MFSeg: Efficient Multi-frame 3D Semantic Segmentation
Chengjie Huang, Krzysztof Czarnecki
TL;DR
MFSeg addresses the high computational cost of multi-frame 3D semantic segmentation by performing feature-level aggregation of voxel-based local features, guided by an algebraic regularization that promotes associativity and a homomorphism-like behavior. It introduces a commutative monoid-based feature aggregator and a lightweight MLP-based point decoder, preserving compatibility with state-of-the-art point-based backbones like PTv3. Across nuScenes and Waymo, MFSeg achieves state-of-the-art-like accuracy without test-time augmentation and with substantially lower latency than dense multi-frame baselines, outperforming single-frame methods especially on vulnerable road users. The approach offers practical impact for real-time robotic perception by balancing accuracy and efficiency in multi-frame fusion.
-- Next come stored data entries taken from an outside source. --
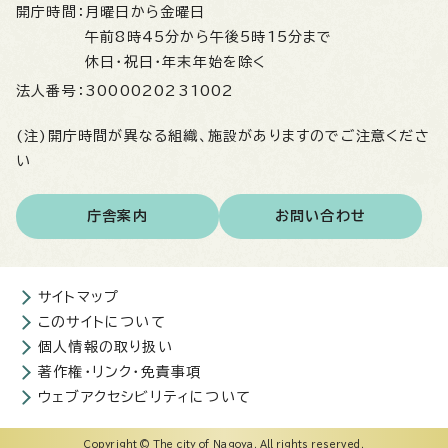
開庁時間：
月曜日から金曜日
午前8時45分から午後5時15分まで
休日・祝日・年末年始を除く
法人番号：
3000020231002
(注)開庁時間が異なる組織、施設がありますのでご注意くださ
い
庁舎案内
お問い合わせ
サイトマップ
このサイトについて
個人情報の取り扱い
著作権・リンク・免責事項
ウェブアクセシビリティについて
Copyright © The city of Nagoya. All rights reserved.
All mathematical formulations and learning objectives are designed to maintain the geometric coherence of multi-frame point clouds while avoiding costly upsampling of past-frame features.
Abstract
We propose MFSeg, an efficient multi-frame 3D semantic segmentation framework. By aggregating point cloud sequences at the feature level and regularizing the feature extraction and aggregation process, MFSeg reduces computational overhead while maintaining high accuracy. Moreover, by employing a lightweight MLP-based point decoder, our method eliminates the need to upsample redundant points from past frames. Experiments on the nuScenes and Waymo datasets show that MFSeg outperforms existing methods, demonstrating its effectiveness and efficiency.